The internet of really big things requires a new mindset from entrepreneurs

There is an African proverb that says “If you want to go fast, go alone. If you want to go far, go together.” This saying goes along well with the opportunities arising in transforming traditional industries, and requires a new mindset from entrepreneurs, investors, and large companies.

In 1920s, after the First World War, a Russian economist Nikolai Kondratieff studied economic trends. He noticed that the world economy runs in cycles of forty to sixty years, during which we see intervals beginning with rapid, high growth, and ending to slow growth or stagnation. Later academics found out that each cycle’s rapid growth is closely connected to a major technological innovation that sets new rules and creates new opportunities in the market. These waves have previously been sparked by transforming inventions such as steam power, electricity and information technology.

Resetting the Rules of Competition

Currently, we have seen a relatively long period of slow growth and are in the verge of an era that World Economic Forum calls the fourth industrial revolution. According to the Forum, it will be created by closing the gaps between digital, physical and biological systems. This change is accelerated by technologies such as cloud computing, machine learning, sensor networks, internet of things, 3D printing, just to name a few; combined with advancements in biology and material sciences.

What the Forum suggests is that traditional and dominant industries like energy, healthcare, manufacturing, transportation, housing, food and retail will be facing the biggest transformation since their early days. The Internet of Really Big Things will change the rules of the game.

Jeff Immelt, CEO of one of the world’s biggest industrial companies, General Electric, stated that people who deny that digitalization will impact every corner of the society are going to get left behind, and in the coming years every industrial company will have to become a software and analytics company. Furthermore, Michael Porter has corrected his own competition theories by stating that smart, connected products are changing the nature of competition and expose companies to completely new competitive opportunities and threats. This change is reshaping industry boundaries and creating entirely new industries, forcing companies to ask themselves “What business are we in?”

Companies will have to make new strategic choices related to how value is created and captured, how the data they generate is utilized and managed, and how relationships with traditional business partners like distribution channels are redefined. Porter noted that what makes smart, connected products fundamentally different is not the connectivity itself, but the changing nature of the things themselves.

As an example, Rolls-Royce has been building aero engines already for more than 100 years, so they know pretty well how to bash steel into blades and turn petrol into power. But in addition to this, they have been pioneers in transforming themselves into a big data driven service company.

Collaboration Is King in the Third Wave of Internet Companies

An entrepreneur might ask, what are the opportunities for startups in the Internet of Really Big Things? The assets are in many cases worth hundreds of millions, and disrupting the scene sounds like a big and risky task, compared to starting an agile app company. The keyword here is collaboration, because large companies can’t be the ones to do the transformation just by themselves.

Accenture recently stated that corporate innovation doesn’t work, mostly because large companies are still too slow to move and change their working practices. Just throwing money at innovation schemes won’t mean they will be successful. According to Accenture’s research on open innovation, corporate innovation, accelerators, and venture capital schemes are not always the best approaches for large companies in old industries. Instead, the study suggests that joint innovation and co-development with more agile partners will be trending in the near future.
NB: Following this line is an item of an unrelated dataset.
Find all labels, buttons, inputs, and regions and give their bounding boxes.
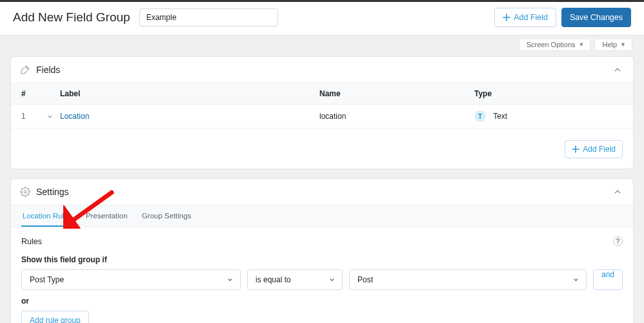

The study shows that 80 percent of corporates want to collaborate with startups – which wasn’t the case five years ago.

It’s clear that we are on the verge of big things, and will see dramatic movements in the traditional business industries. This will also require new mindset from the entrepreneurs and investors entering the scene. One of the pioneers of internet infrastructure, AOL’s founder and former CEO Steve Case calls this the third wave of internet companies. The first wave of internet companies, like Cisco, Apple, AOL and Sun Microsystems, built the infrastructure for the web. The second wave was driven by web services, app economy and mobile revolution, bringing up companies like Facebook, Twitter and Google. This wave was in big parts enabled by people, focus on good products, and platforms that helped to scale these companies almost overnight.

Steve Case suggests that in the third wave, the requirements for companies are different: in addition to having great people, products and platforms, these companies need more focus on building partnerships, policy-making, and lots of perseverance. Entrepreneurs will have great opportunities to transform major, real-world industries, and impact billions of people’s lives. But making the change will require a new mindset, long-term vision, patience, public-private partnerships, and collaboration between the giants and the agile ones. The era of the Internet of Really Big Things will take us far, and it’s better to take that journey together.